(Provided information begins)

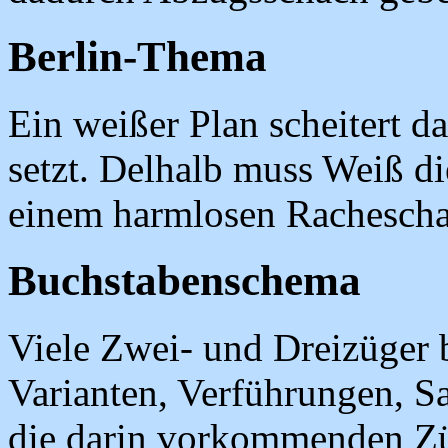
Berlin-Thema
Ein weißer Plan scheitert d
setzt. Delhalb muss Weiß di
einem harmlosen Rachesch
Buchstabenschema
Viele Zwei- und Dreizüger 
Varianten, Verführungen, S
die darin vorkommenden Zü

(Provided information ends)

## [Exercise requirements]
Set down all of the entries exactly. Leave the pictures out.

## [Reply to the exercise]
Berlin-Thema
Ein weißer Plan scheitert d
setzt. Delhalb muss Weiß di
einem harmlosen Rachesch
Buchstabenschema
Viele Zwei- und Dreizüger 
Varianten, Verführungen, S
die darin vorkommenden Zü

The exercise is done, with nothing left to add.